Most backpackers who travel to Sweden just visit Stockholm. They see the city sights, make excessive jokes about the ridiculous prices and then return to a more moderately-priced Europe. Few travellers get off the beaten path in Sweden mainly due to the fact that scandinavian countries are hella expensive. Understandable, but unfortunate, since each of them has a lot to offer beyond their urban centres.

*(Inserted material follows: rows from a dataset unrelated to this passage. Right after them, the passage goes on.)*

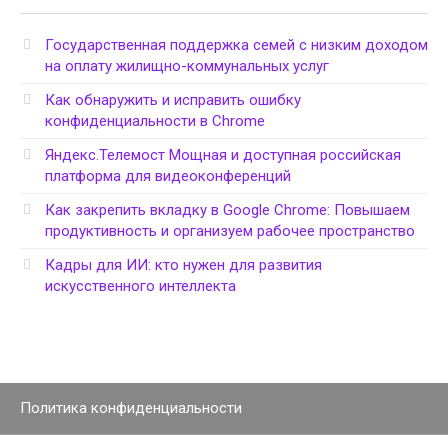
Государственная поддержка семей с низким доходом
на оплату жилищно-коммунальных услуг
Как обнаружить и исправить ошибку
конфиденциальности в Chrome
Яндекс.Телемост Мощная и доступная российская
платформа для видеоконференций
Как закрепить вкладку в Google Chrome: Повышаем
продуктивность и организуем рабочее пространство
Кадры для ИИ: кто нужен для развития
искусственного интеллекта
Политика конфиденциальности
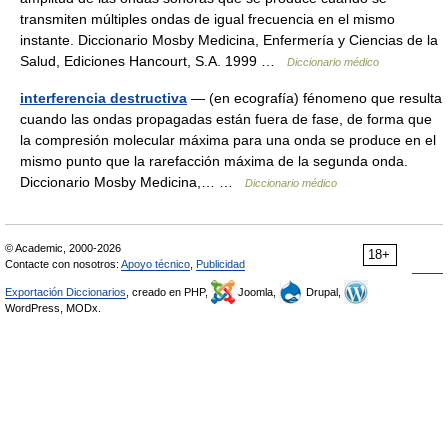
transmiten múltiples ondas de igual frecuencia en el mismo
instante. Diccionario Mosby Medicina, Enfermería y Ciencias de la
Salud, Ediciones Hancourt, S.A. 1999 …
Diccionario médico
interferencia destructiva
— (en ecografía) fénomeno que resulta
cuando las ondas propagadas están fuera de fase, de forma que
la compresión molecular máxima para una onda se produce en el
mismo punto que la rarefacción máxima de la segunda onda.
Diccionario Mosby Medicina,… …
Diccionario médico
© Academic, 2000-2026
18+
Contacte con nosotros:
Apoyo técnico
,
Publicidad
Exportación Diccionarios
, creado en PHP,
Joomla,
Drupal,
WordPress, MODx.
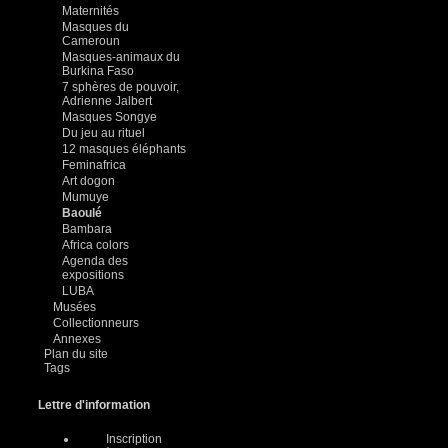
Maternités
Masques du
Cameroun
Masques-animaux du
Burkina Faso
7 sphères de pouvoir,
Adrienne Jalbert
Masques Songye
Du jeu au rituel
12 masques éléphants
Feminafrica
Art dogon
Mumuye
Baoulé
Bambara
Africa colors
Agenda des
expositions
LUBA
Musées
Collectionneurs
Annexes
Plan du site
Tags
Lettre d'information
Inscription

With such as vast wilderness to the north (including the epic Kings Trail) and picturesque coastal towns dotting the west coast I am always surprised that more people don't adventure outside of Stockholm. So, for anyone looking for an off-the-beaten-path trip in Sweden that will bruise the bank but hopefully not break it, I will elaborate.
First: Visit Göteborg
Göteborg (Gothenburg) is a nice stopover between Denmark and Norway. It's smaller than Stockholm, and is a beautiful, quirky city that you can easily explore on foot. It also will connect you to the smaller towns in nearby Tjörn. From Göteborg you can take a bus to Tjörn which will connect you, via ferry, to three quaint little islands you can explore over a few days.
The Island of Marstrand
Marstrand is the most luxurious of the three islands discussed here. It is the largest and most populated, with around 1300 people spilt over its two halves. You can actually reach part of the island by car, though most people access Marstrand by boat. The main reason to visit here is the 17th century fort, Carlsten. It has a very interesting history, and since many signs inside the fort are in English you can read and explore with ease. The fort has some cool underground passageways to navigate and a gorgeous view from its ramparts. On top of that, there are lots of little shops and stalls open throughout the summer as well as a few restaurants AND night clubs, making Marstrand a surprising destination for any wandering backpacker looking for an unconventional destination to explore.
The Island of Dyrön
Dyrön is a great island for hiking. It has a few paths around and across the island that will allow you to explore the rocky coast as well as the semi-forested interior. The view from the peak of Dyrön is a beautiful place to stop and picnic lunch. Better yet, with only 250 people living on the island you can easily camp on the island and enjoy the view until your heart's content. The island has all the necessities you'll need, as well as a quaint little beach. The ferry comes and goes almost every hour from dawn until dusk, so it is quite accessible from the bus stop at Rönnäng and it's only a stone throw away from Åstol.
The Island of Åstol
Åstol is the smallest of the three islands, a mere rock jutting out from the sea in the Skagerrak strait. It's shockingly tiny, though even with 200 people living there it feels cozy, not cramped. It's an almost surreal destination as it has no roads or cars; it's a far cry from the hustle and bustle of any modern city. Yet Åstol boasts a cafe, restaurant, AND small grocery store. It's harbour is full throughout the summer with boats of all shapes and sizes, with people from all across northern Europe. It's a wonderful place to escape for a day, relaxing on the warm stones before taking a dip in the ocean. It sits close to the mainland, and right between Dyrön and Marstrand, making it a good starting or ending point for your island-hopping adventure.
As For Accommodation...
This far off the well-worn backpacking trail you may be hard pressed to find affordable accommodation. You will either just want to visit for a day and pick your top island destination, find a couchsurfing host you can bunk with to allow you to explore longer, or camp. Camping is free and each harbour has facilities which you can use to freshen up. I am a huge fan of couchsurfing and would strongly recommend that option if you don't happen to have a tent, but even just making it out for a day is a worthwhile excursion and will give you a glimpse at an area of Sweden virtually unnoticed by the average backpacker. I promise it will be worth the hassle.